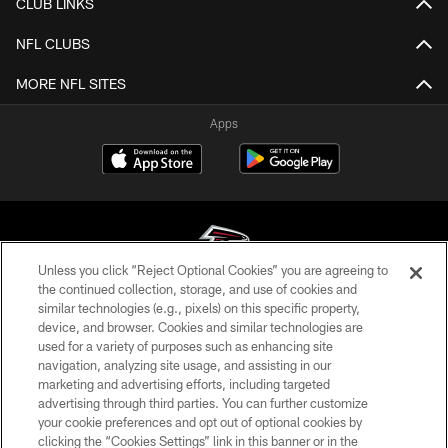
CLUB LINKS
NFL CLUBS
MORE NFL SITES
Apps
Unless you click “Reject Optional Cookies” you are agreeing to
the continued collection, storage, and use of cookies and
similar technologies (e.g., pixels) on this specific property,
© Atlanta Falcons Football Club - 2026
device, and browser. Cookies and similar technologies are
used for a variety of purposes such as enhancing site
PRIVACY POLICY
navigation, analyzing site usage, and assisting in our
EMPLOYMENT
marketing and advertising efforts, including targeted
advertising through third parties. You can further customize
FAQ
your cookie preferences and opt out of optional cookies by
clicking the “Cookies Settings” link in this banner or in the
MEDIA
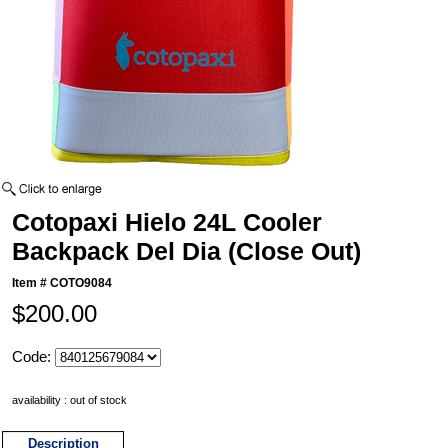
Cotopaxi Hielo 24L Cooler
Backpack Del Dia (Close Out)
Item #
COTO9084
$200.00
Code:
availability : out of stock
Description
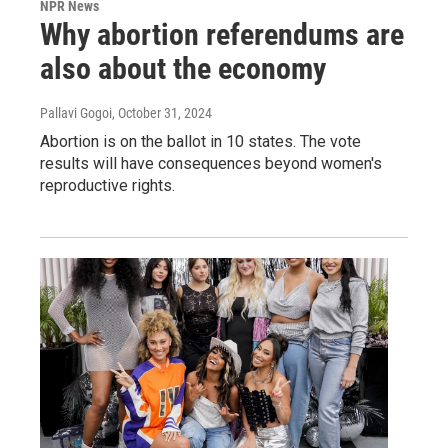
NPR News
Why abortion referendums are
also about the economy
Pallavi Gogoi
, October 31, 2024
Abortion is on the ballot in 10 states. The vote
results will have consequences beyond women's
reproductive rights.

#### EXERCISE DETAILS:
In the material above, repeat each entry exactly and omit every picture.

#### SOLVED EXERCISE:
CLUB LINKS
NFL CLUBS
MORE NFL SITES
Apps
Unless you click “Reject Optional Cookies” you are agreeing to
the continued collection, storage, and use of cookies and
similar technologies (e.g., pixels) on this specific property,
© Atlanta Falcons Football Club - 2026
device, and browser. Cookies and similar technologies are
used for a variety of purposes such as enhancing site
PRIVACY POLICY
navigation, analyzing site usage, and assisting in our
EMPLOYMENT
marketing and advertising efforts, including targeted
advertising through third parties. You can further customize
FAQ
your cookie preferences and opt out of optional cookies by
clicking the “Cookies Settings” link in this banner or in the
MEDIA
Cotopaxi Hielo 24L Cooler
Backpack Del Dia (Close Out)
Item #
COTO9084
$200.00
Code:
availability : out of stock
Description
NPR News
Why abortion referendums are
also about the economy
Pallavi Gogoi
, October 31, 2024
Abortion is on the ballot in 10 states. The vote
results will have consequences beyond women's
reproductive rights.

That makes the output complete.